The who, is easy, his name has played on my mind since I listened to Ford talk about the hand over her mouth, and the helplessness, humiliation and fear that has never left her.
I too was 14, maybe 15. It was a house party, maybe a flat. I had drunk a glass of wine, maybe more. My best friend had disappeared with the boy that all these years later she is still with, and I stupidly went into the garden with someone I didn’t know.
He put one hand over my mouth and another down my trousers. He pushed me against a wall and pressed himself against me grinding into me with his groin. He thought he was going to have sex. I thought I was going to be raped.
I managed to get away. I can’t remember how. Like Dr Blasey Ford, my memory of an event that happened 40 years ago is not crystal clear, what I do know is that it happened, and I have lived with the fear ever since.
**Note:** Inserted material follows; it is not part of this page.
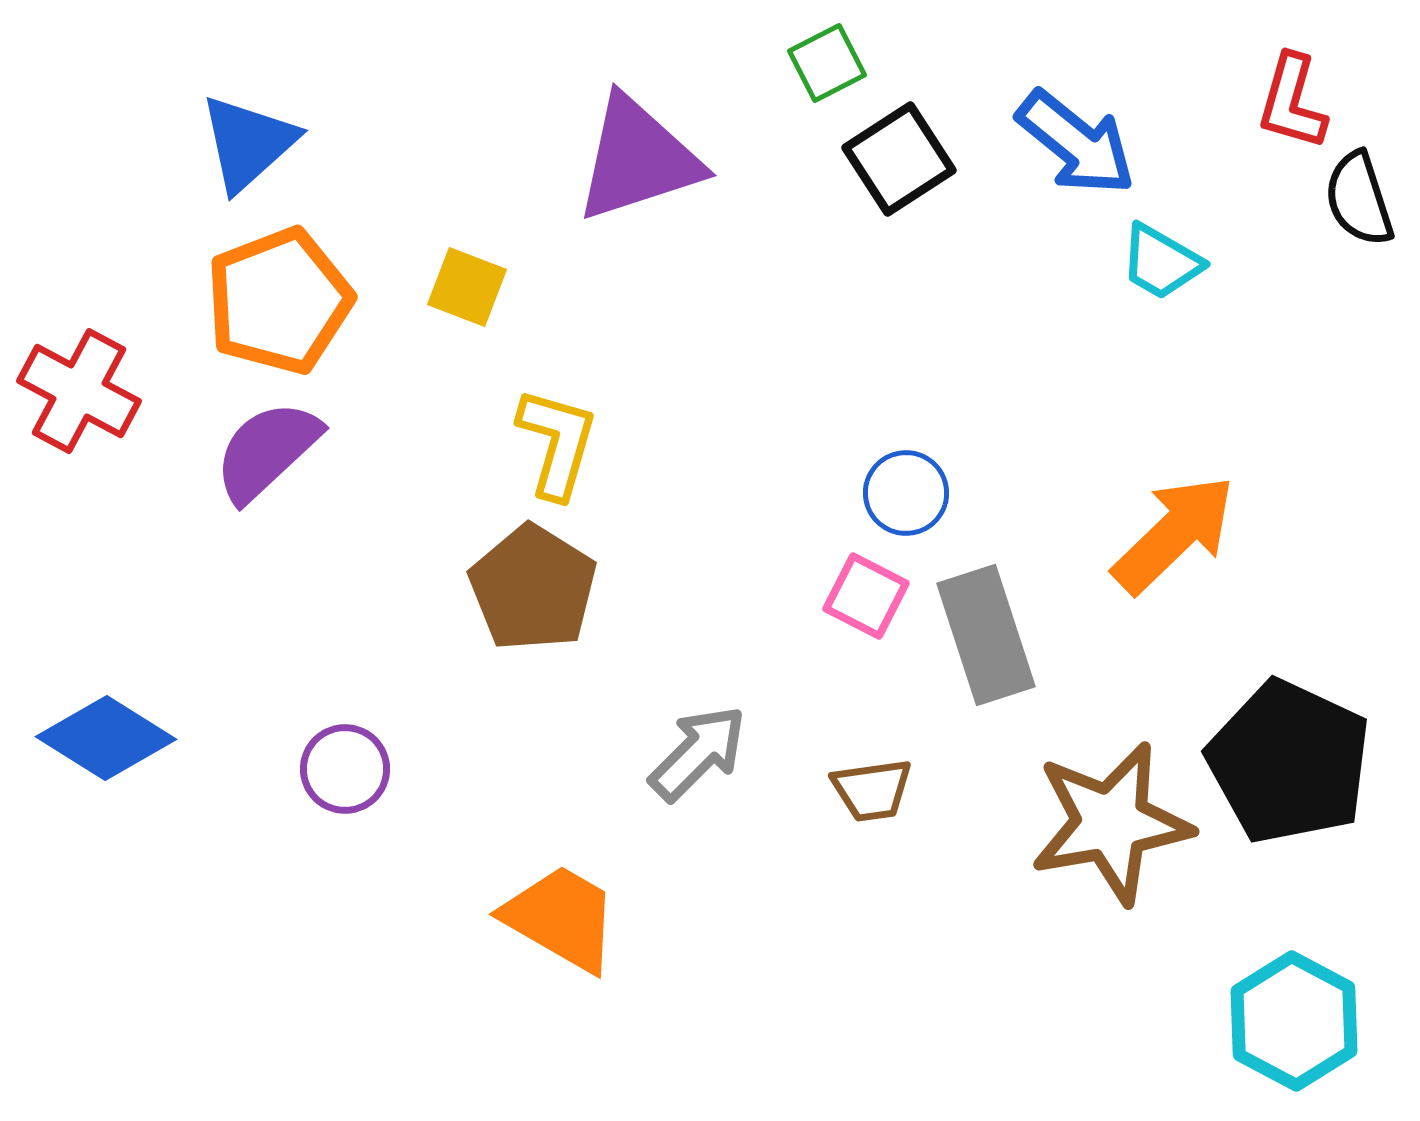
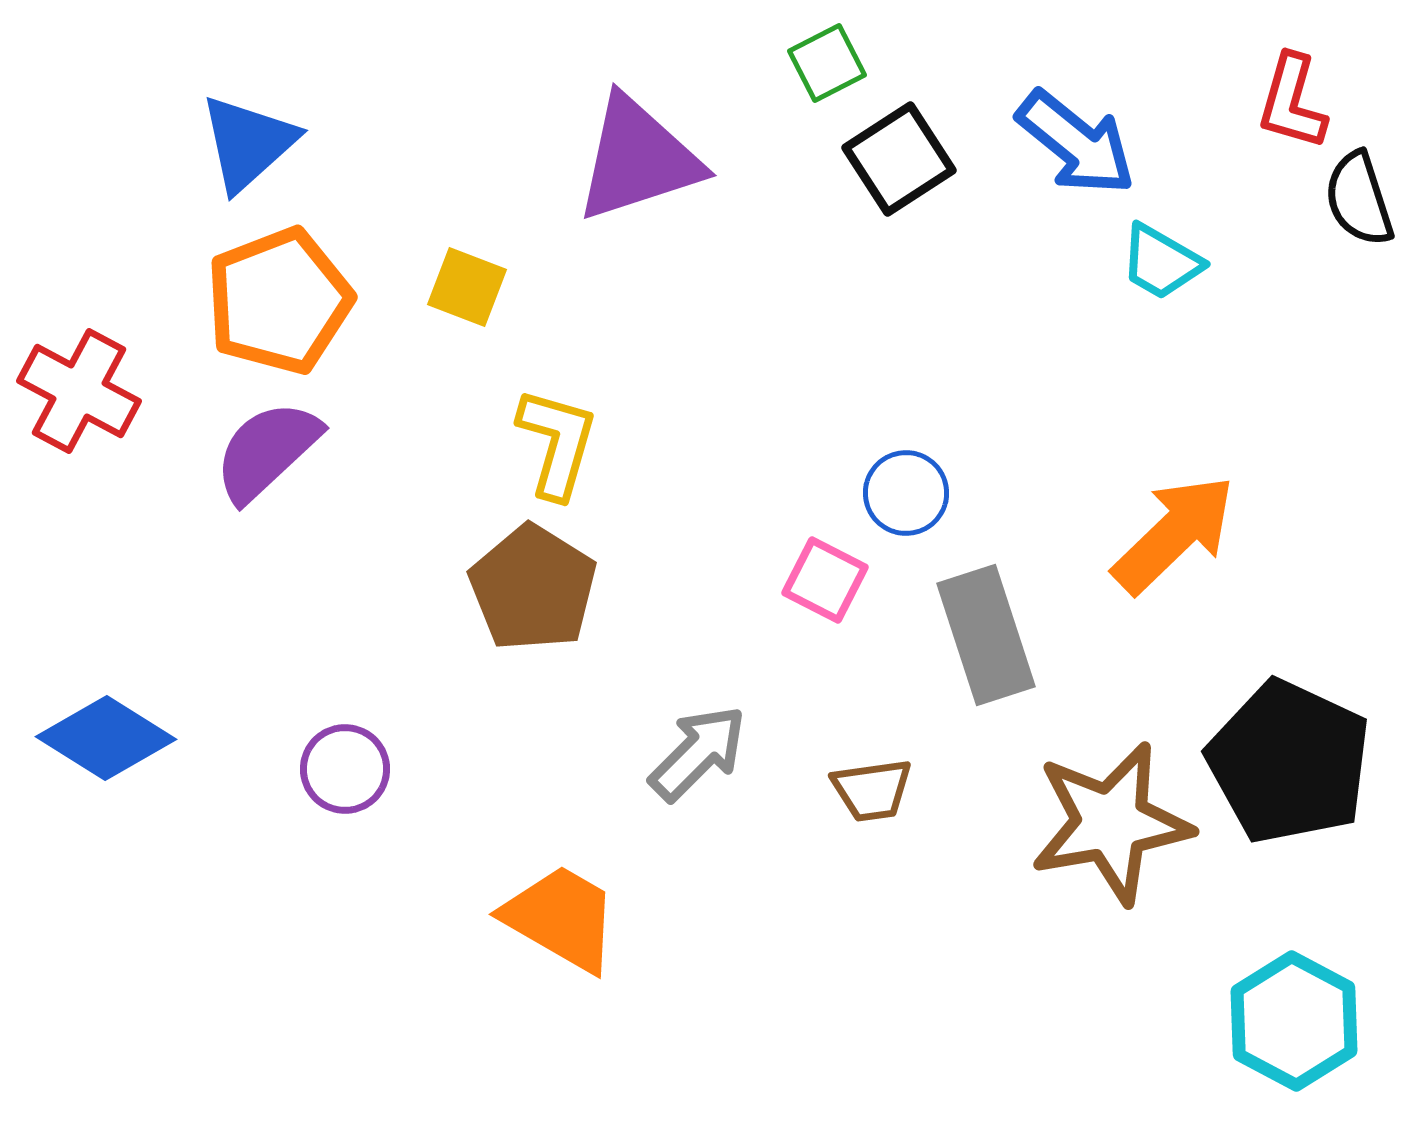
pink square: moved 41 px left, 16 px up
That one incident, that near miss, the thing I got away from, it shaped me. It shaped how I responded to feeling trapped, out of control, not in charge. It shaped my relationships with men.
But I’ve always wondered, did it shape him? My nemesis was just a boy and should a grown man be blamed for the harm he unknowingly inflicted during his own adolescent struggles with how to behave? I don’t know the answer, but I do know this. That boy, the boy that was my near miss, was not changed by what became my own personal earthquake.
Twenty years later, I coincidently came across his name again. I was working on a documentary about private investigators and they were working on a rape case. Their client was the boy, now a man, and he wanted them to dig the dirt on his accuser to discredit her account in court.
How could I not think, “that could have been me”? Without exaggeration, women go through life feeling lucky not to have been raped. We are tired, we are angry, and we just want it to change. We want men to change.
Brett Kavanaugh, Donald Trump’s pick for the Supreme Court, may or not be innocent of causing Dr Blasey Ford’s ordeal. Who knows?
But like so many other “jocks”, he has managed to live a golden life. He may or not be genuine in his shock about Ford’s account of long gone events. She may or may not be confused about the identity of those involved. Who can tell?
But, whatever the truth in this case, it is the wilful ignorance that hurts the most, the idea that men who may have wreaked such long-lasting damage are not even aware of what they have done.
Donald Trump says it is a dangerous time for young men because they can be destroyed by an accusation but if we don’t stop boys “being boys” men will not stop treating women like toys.